Detecting a cancelled action

By default, when a user cancels an action — dismissing a dialog it opens (e.g. open-form) or declining its confirmation prompt — the dispatched command resolves like any other no-op, so a caller can't tell a cancel apart from a completed action. The cancel is intentionally not surfaced as an error notification.

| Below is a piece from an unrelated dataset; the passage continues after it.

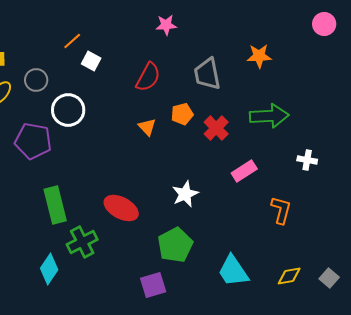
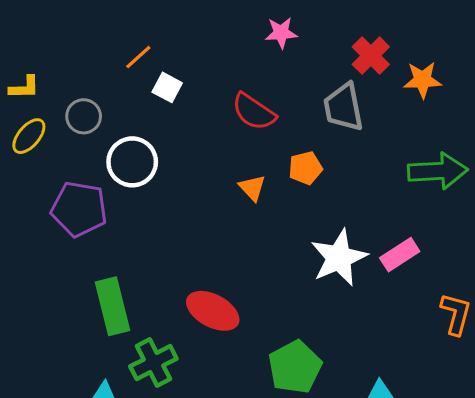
red semicircle: (148, 77) -> (254, 112), turned 96
red cross: (216, 128) -> (371, 56), moved
white star: (185, 194) -> (339, 258), moved, size x1.4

If a caller needs to react to a cancellation, set throwOnCancel: true on the dispatched command. The handler then throws an ActionAbortedError (an Error whose name is ActionAbortedError) instead of resolving. The flag is opt-in (default off), so existing fire-and-forget callers are unaffected.

Detect it with the exported isActionAbortedError type guard. It matches on the error's name rather than instanceof, so it also works across package boundaries (each package bundles its own copy of the class):

import { isActionAbortedError } from "@lundalogik/limepkg-standard-actions";

try {
    await this.commandBus.handle({
        commandId: "limepkg_standard_actions.open-form",
        context: { limetype: "person", id: 1001 },
        throwOnCancel: true,
    });
    // The action completed (e.g. the form was saved).
} catch (error) {
    if (isActionAbortedError(error)) {
        // The user cancelled — stop here instead of treating it as done.
        return;
    }

    throw error;
}

limepkg-dynamic-checklist uses this so a checklist item's "run actions when done" doesn't mark the item as done when the user cancels.